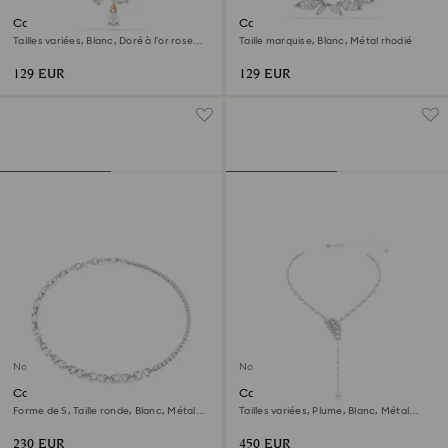
Collier Mesmera
Collier Mesmera
Tailles variées, Blanc, Doré à l’or rose
Taille marquise, Blanc, Métal rhodié
18 carats (750/1000)
129 EUR
129 EUR
Nouveau
Nouveau
Collier Matrix
Collier en Y Vienna
Forme de S, Taille ronde, Blanc, Métal
Tailles variées, Plume, Blanc, Métal
rhodié
rhodié
230 EUR
450 EUR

::::

> [Work instruction]: Leave out the pictures and output everything else in the records exactly.

> [Solution]:
Collier Mesmera
Collier Mesmera
Tailles variées, Blanc, Doré à l’or rose
Taille marquise, Blanc, Métal rhodié
18 carats (750/1000)
129 EUR
129 EUR
Nouveau
Nouveau
Collier Matrix
Collier en Y Vienna
Forme de S, Taille ronde, Blanc, Métal
Tailles variées, Plume, Blanc, Métal
rhodié
rhodié
230 EUR
450 EUR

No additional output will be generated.